Reproducible Research Course by Eric C. Anderson for (NOAA/SWFSC)


Managing 100s of pull requests for homeworks (2014-10-17)

OK, I have been working on a little R-package called rrhw that will facilitate writing homework sets within .Rmd files that the students will insert their answers into, inside a submit_answer function that will capture their expression and evaluate it. With this framework I will be able to record everyone’s answers into a data frame and use the same submit_answer() functions to print out the results in a nice web page so that students can quickly see the range of answers that were given, as well as which ones give the right value and which the wrong, etc.

Students will be submitting these things as pull requests on branches that are named for each different homework assignment. So, with 50 pull requests coming in per assignment, I don’t want to handle that on github. It’s gotta be scriptable. I am hoping to be able to query github to quickly assess

  1. which of the students have filed pull requests for the homework set.
  2. what time they issued those pull requests (make sure they are on time, and also to allow them to update their answers and have a corrected version that might be from a different time…that might be a nightmare. It would probably be better to look at the time of the latest commit.)
  3. Check to make sure that they haven’t committed more than the one file that I want them to submit.
  • And, if possible, send them an automatic message telling them to clean up their pull request.
  1. Grab all the branches of a certain name and process them.

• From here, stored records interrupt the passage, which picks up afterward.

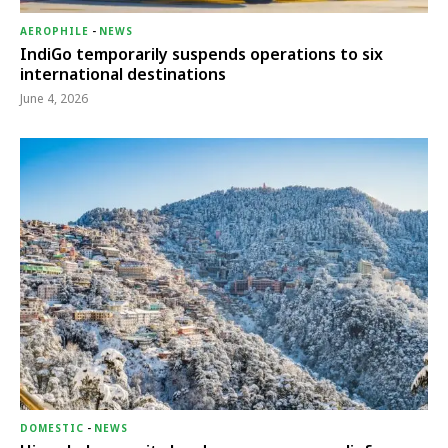
AEROPHILE
-
NEWS
IndiGo temporarily suspends operations to six
international destinations
June 4, 2026
DOMESTIC
-
NEWS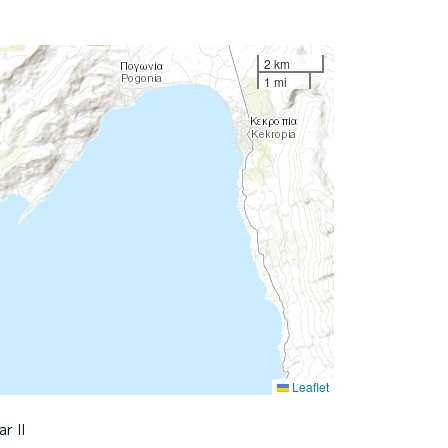
2 km
1 mi
Leaflet
ar II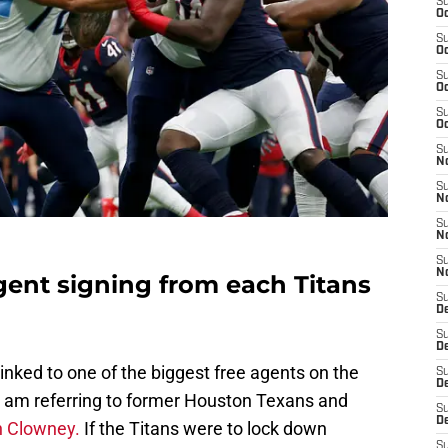
S
Oc
S
Oc
S
Oc
S
Oc
S
No
S
N
S
N
S
N
agent signing from each Titans
S
D
S
De
nked to one of the biggest free agents on the
S
D
 I am referring to former Houston Texans and
S
D
 Clowney.
If the Titans were to lock down
S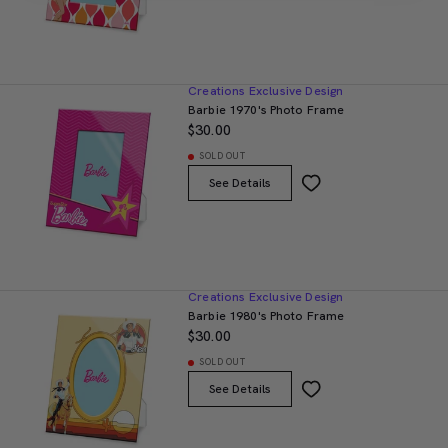
Creations Exclusive Design
Barbie 1970's Photo Frame
$30.00
SOLD OUT
See Details
Creations Exclusive Design
Barbie 1980's Photo Frame
$30.00
SOLD OUT
See Details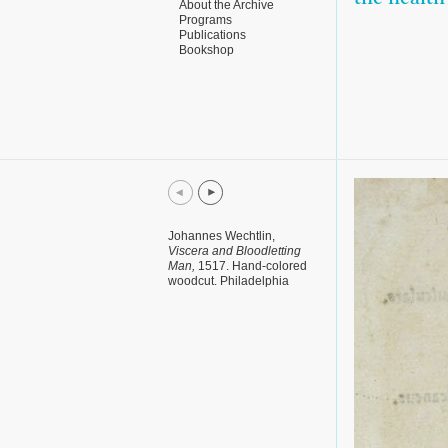
About the Archive
Programs
Publications
Bookshop
Johannes Wechtlin,
Viscera and Bloodletting
Man,
1517. Hand-colored
woodcut. Philadelphia
Museum of Art.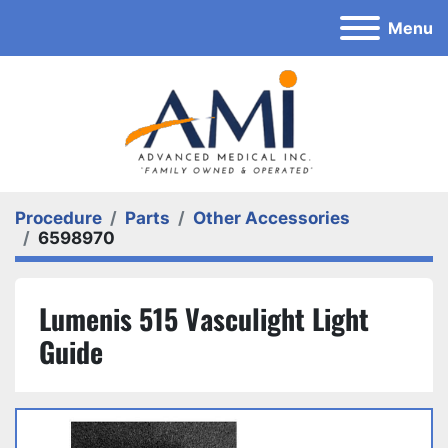
Menu
Procedure
Parts
Other Accessories
6598970
Lumenis 515 Vasculight Light
Guide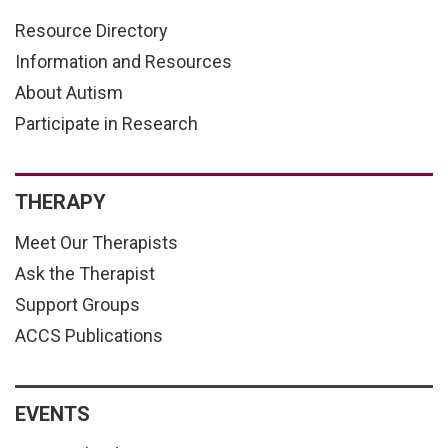
Resource Directory
Information and Resources
About Autism
Participate in Research
THERAPY
Meet Our Therapists
Ask the Therapist
Support Groups
ACCS Publications
EVENTS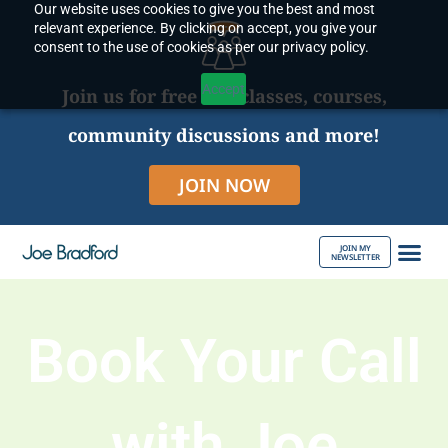
Our website uses cookies to give you the best and most
Skip
relevant experience. By clicking on accept, you give your
to
consent to the use of cookies as per our privacy policy.
content
Accept
Join us for free live classes, courses,
community discussions and more!
JOIN NOW
JOIN MY
NEWSLETTER
ABOUT JOE
Book Your Call
with Joe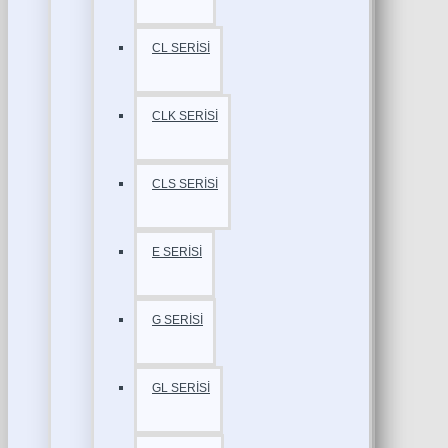
CL SERİSİ
CLK SERİSİ
CLS SERİSİ
E SERİSİ
G SERİSİ
GL SERİSİ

So, one possibility is git-pulls. It certainly will let me pull stuff down, but probably won’t let me automatically issue a comment on a student commit if it needs to be revised before I am willing to pull it.

Trying out git-pulls

Let’s get it and start playing with it:

sudo gem install git-pulls

Then:

2014-10-17 11:24 /rep-res-course/--% (master) git pulls update
Updating eriqande/rep-res-course
Checking for forks in need of fetching
  fetching aclemento/rep-res-course
remote: Counting objects: 72, done.
remote: Compressing objects: 100% (64/64), done.
remote: Total 72 (delta 15), reused 64 (delta 7)
Unpacking objects: 100% (72/72), done.
From https://github.com/aclemento/rep-res-course
 * [new branch]      ex-test    -> refs/pr/aclemento/rep-res-course/ex-test
 * [new branch]      master     -> refs/pr/aclemento/rep-res-course/master
  fetching eca-home/rep-res-course
remote: Counting objects: 6, done.
remote: Compressing objects: 100% (4/4), done.
remote: Total 6 (delta 2), reused 5 (delta 2)
Unpacking objects: 100% (6/6), done.
From https://github.com/eca-home/rep-res-course
 * [new branch]      master     -> refs/pr/eca-home/rep-res-course/master
 * [new branch]      mock-homework-1 -> refs/pr/eca-home/rep-res-course/mock-homework-1
 * [new branch]      patch-3    -> refs/pr/eca-home/rep-res-course/patch-3
Open Pull Requests for eriqande/rep-res-course
5    10/16 Testing the trial homework.         aclemento:ex-test                          

OK, that seems to grab everything down and put it somewhere local. That is not so good if a student has committed a huge blob or something silly.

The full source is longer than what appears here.